Phil Parker
Engaging characters engage audiences

Being a judge in Mark Lawrence's Self-Published Fantasy Blog Off (SPFBO) has been insightful as well as enjoyable. When there's no choice about the books you read you encounter authors and stories you might not otherwise encounter. Plus you have to provide a judgement and the reasons for it, evaluating what you read becomes central to the process.
The most significant thing I've learned is this: the most successful books are the one with the characters that reach out to you and engage you in their adventures. It's why I've chosen this image to accompany the post. I think readers retain that child-like need to be hauled inside the story, to become part of the action. You don't want to face danger, travel to new worlds, fight the baddies on your own. You want to do with your friends. The truly engaging characters in any story become those friends. So how do you create these engaging characters? It's a subjective process obviously but here's my take.
1. Characters are the hook from the start

For me, the three finalists that were at the top of my list engaged me from the start even though each story was written in a different fantasy sub-genres. In the opening chapter we encountered their plight and the reader was forced to confront it alongside the character(s). It meant opening with a situation that challenged the character but the reader too. I think of this as 'Emotional Hooks' - we admire their pluck, we worry for them for reasons we may not understand. Invariably because the author has put us into the character's shoes with their vivid portrayal of that person. We experience the challenge, the injustice, the threat from their perspective. We are not onlookers.
2. Character first
Some books open with exposition geared towards world building. Personally, I think that is a mistake. My writing tutor maintained the world is another character in the story. You need to enable the protagonists to encounter the world just like they would any other character. You don't get to see every aspect of them, only the part that is relevant to the protagonist at that moment. In other words, only show us the world in order to illustrate something of the protagonist's character. We can't engage with the world, it's too big. Allow the exposition to appear naturally as the protagonist discovers more of it. My 'winner' was a story with two protagonist viewpoints, each one faced a threat but it came from the nature of the world in which they lived. It was unjust, unpleasant but it meant we learned about the character by the way they dealt with that specific event.

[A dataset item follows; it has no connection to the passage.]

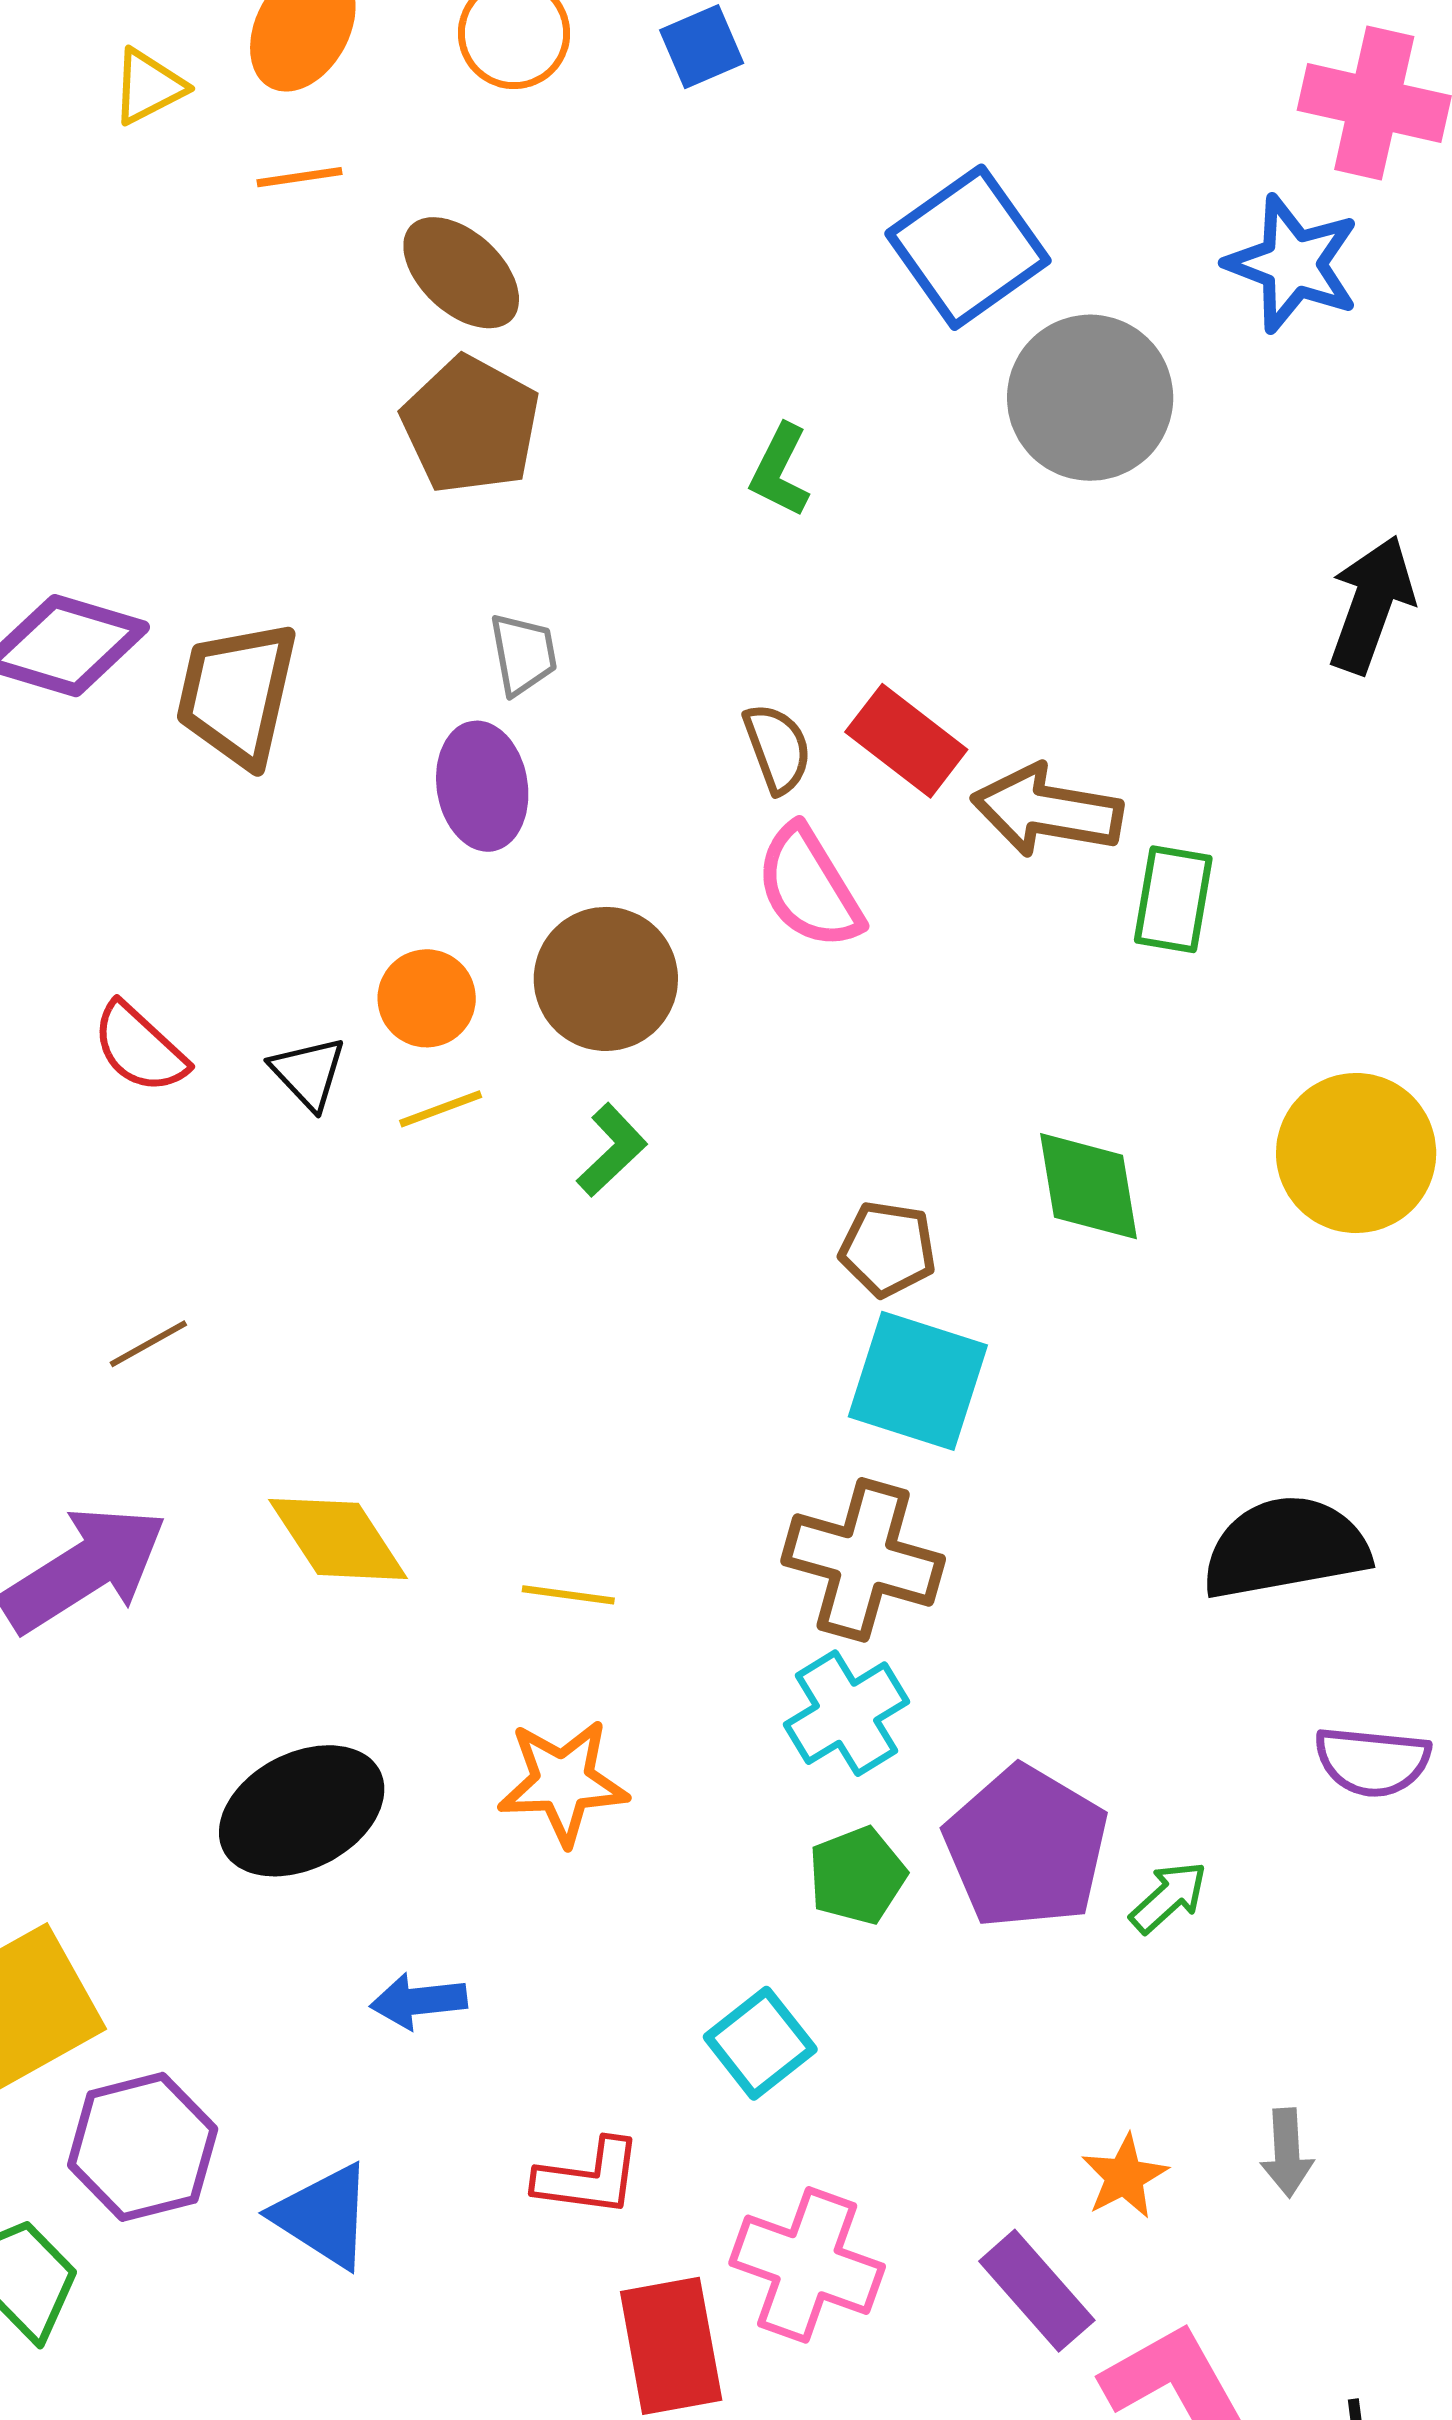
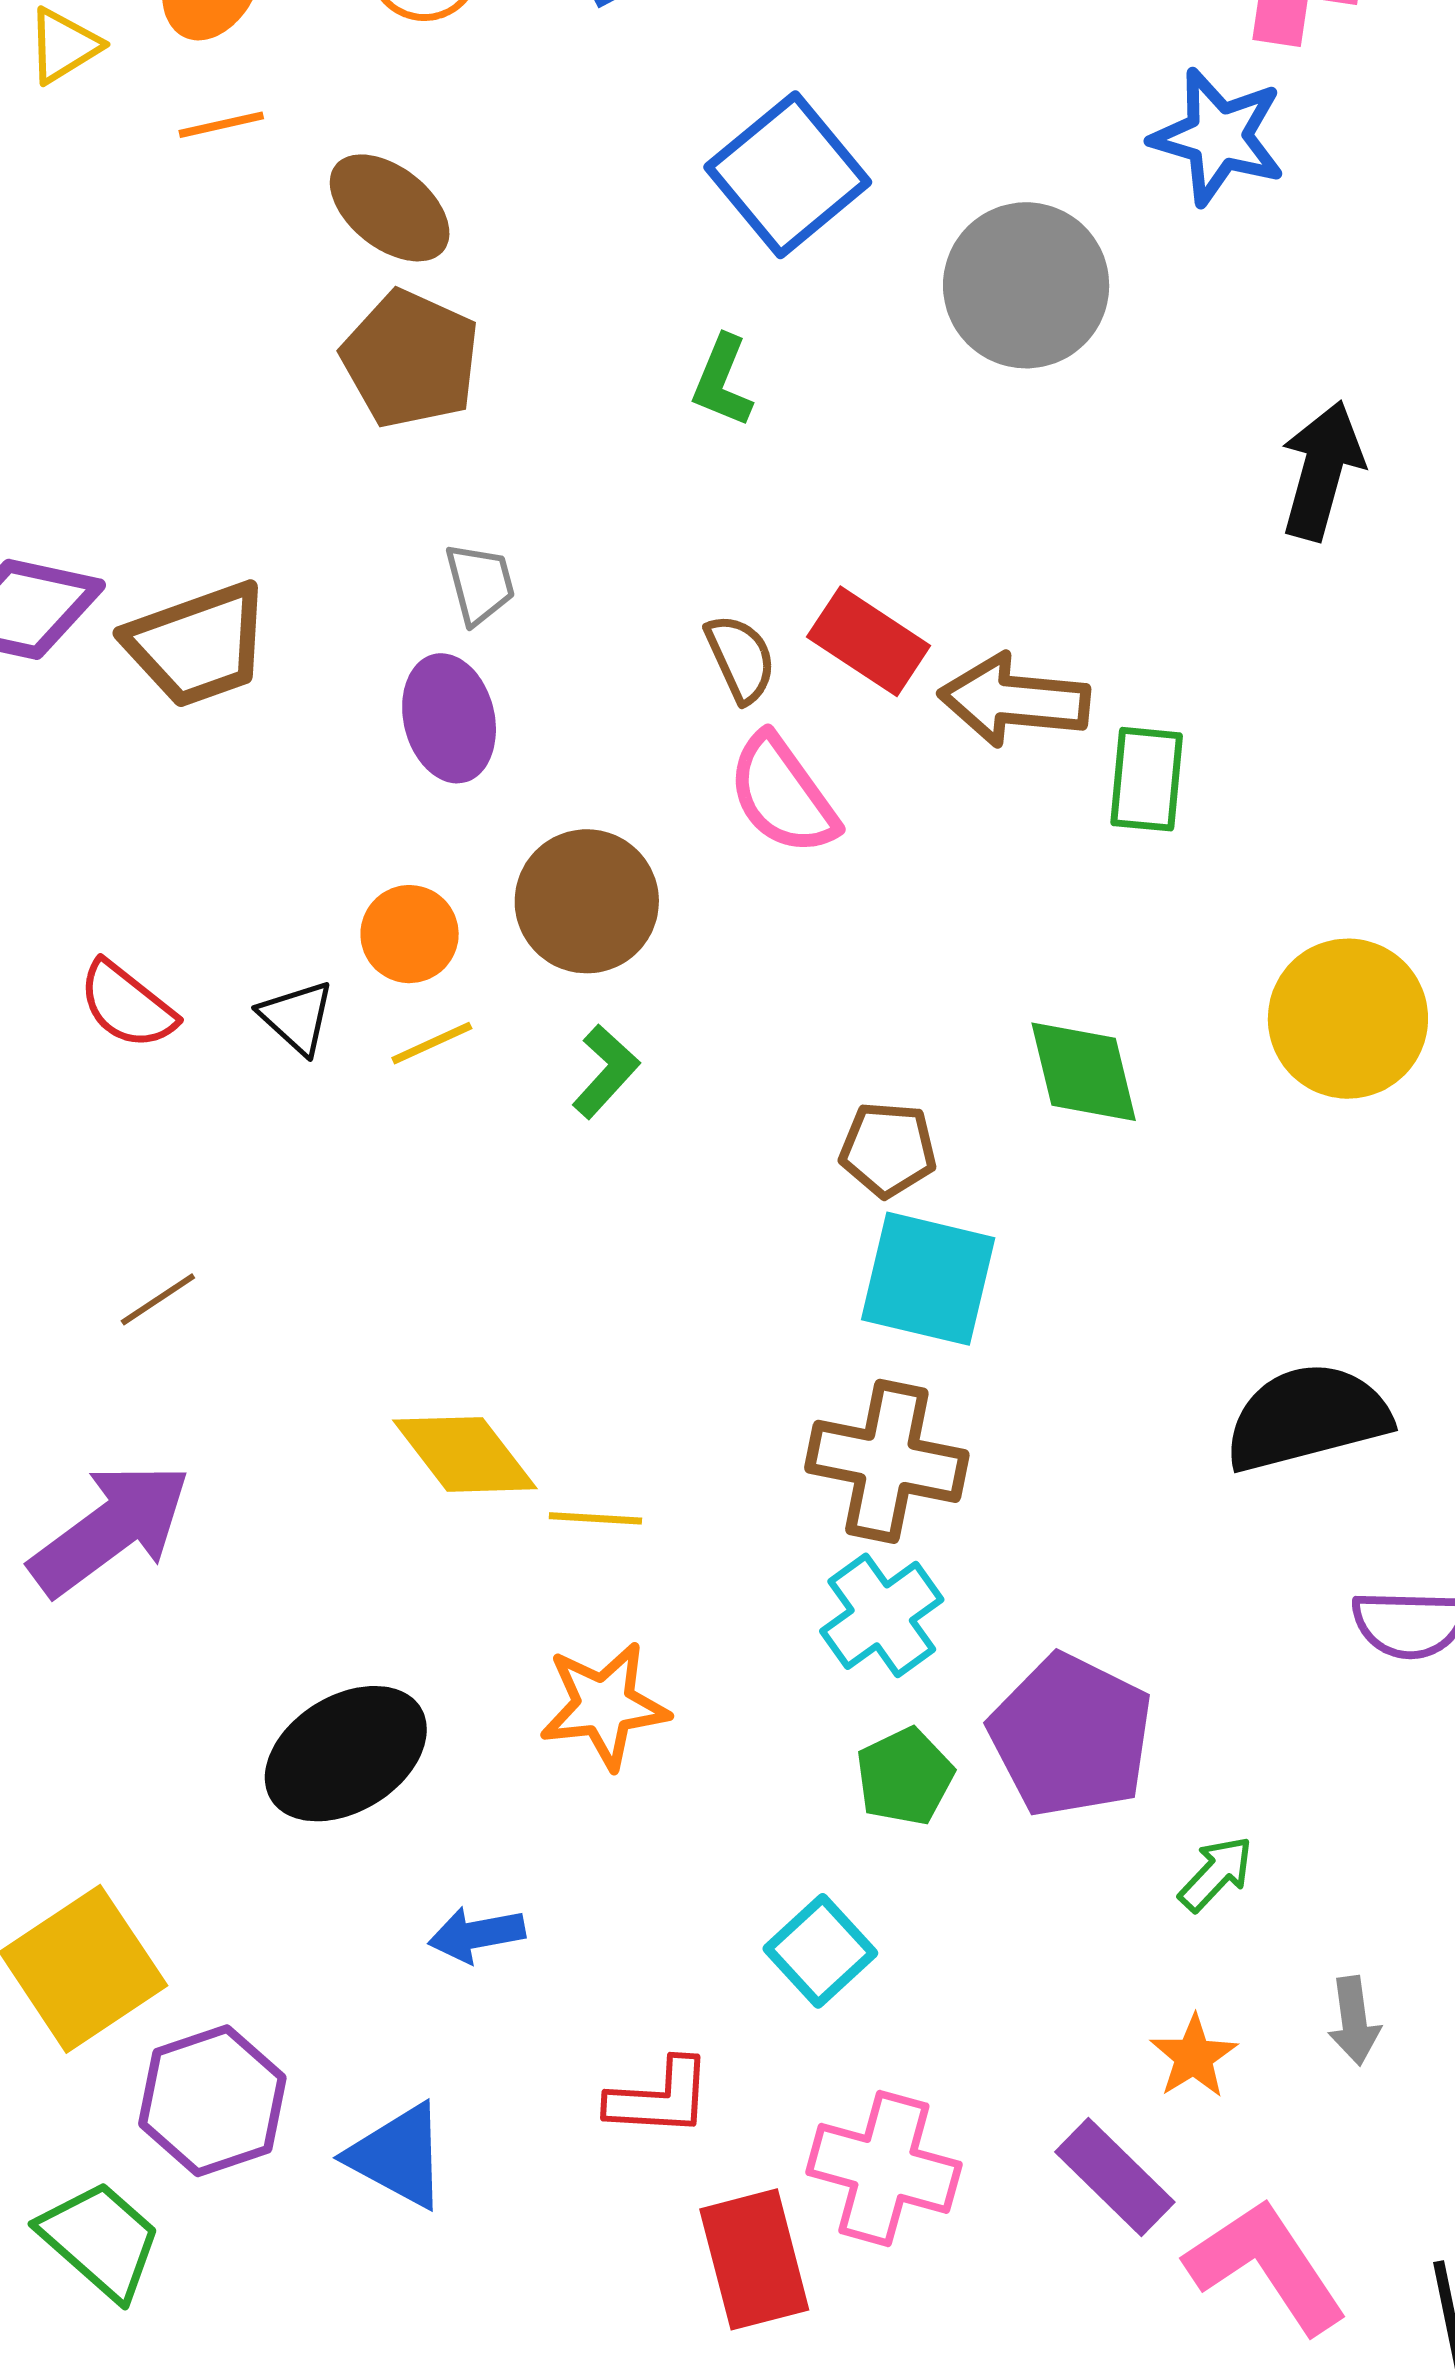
blue square: (968, 247) -> (788, 175), moved
brown trapezoid: (237, 694) -> (198, 645), turned -118
yellow diamond: (338, 1539) -> (465, 1454), moved
green arrow: (1168, 1897) -> (1216, 1874), moved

Choosing the event is crucial here.
3. The central premise
The central premise of the story needs to be imaginative obviously. Everything stands or falls on it. It needs to be clear too, right from the start. However, what I found in my three finalists was that the premise was part of the protagonist's character. It might be a quest, a specific role, a commitment, an ability or talent - but it needs to infiltrate every aspect of the character's fibre. That's how you ensure the premise is maintained, front and centre, all the time. All three books had a highly original premise, it became part of the 'hook'. Its originality is what keeps you thinking after you've finished reading! It's clever, new but it permeates everyone you encounter in some form or another.
4. Threat challenges characters

Many of my reviews talked about the 'threat level' in the story. This doesn't mean I expect cliffhanger endings for every chapter either! What I want to see are different forms of threat and how the characters respond to it. It might involve a dispute between friends, a terrible dilemma someone must face, an uncertainty about another character can be a threat. But as the reader, we need to be made to feel that threat. We need to experience what it's like. Too often these 'minor' threats were passed over yet they offered insights we needed to see. They also provide a way to sustain suspense in a story - something I found missing in several books. I just stopped caring because the engagement flagged.
5. The importance of the antagonists

Stories always need baddies. There's a temptation to have a Major Villain but in my three winners this wasn't the case. There were a number of relatively minor roles that acted as antagonists - it was the ripples of their actions and how they impacted others (including the protagonists) that made them successful. This section is linked to my first point about world building and my fourth, threat challenges. Good antagonists need to encompass both. But unless you want an out-and-out villain, it's better to allocate the qualities to different people the protagonists must overcome. In two of the books a couple of the antagonists weren't disclosed until the very end - a great way to maintain a believeable twist in the tale. But I have to emphasize, the antagonist must engage us too. We might despise them, loath them even - but we need to have incidents that ensure we engage in this way.
Conclusions

There's more I could add, I suspect this post might lead into a follow-up, but I don't want to lose sight of the key points in character engagement. The debate about whether the story or character is more important isn't one I can engage in. It is always character. It must be. The story is the inevitable, inescapable sequence of events dictated by the characters. I'll return to my opening statement, we engage with the characters because they are the ones we accompany on their journey. We don't have to be their friend (we might not even like them all the time) but we need to understand how we relate to them. What is it about those people that resonates with us? I think it's our need to live through their actions, to be someone we can never be in real life. The more believeable they are to us, the more their actions make sense (because that is what that person would do), the more we engage. In the best books, the reader is vicarious, operating in symbiosis with the author. Inevitably this will mean some readers won't engage because that symbiosis isn't for them. It's highly subjective. But as a writer, you need to ensure you do you best to engage your reader by providing engaging characters.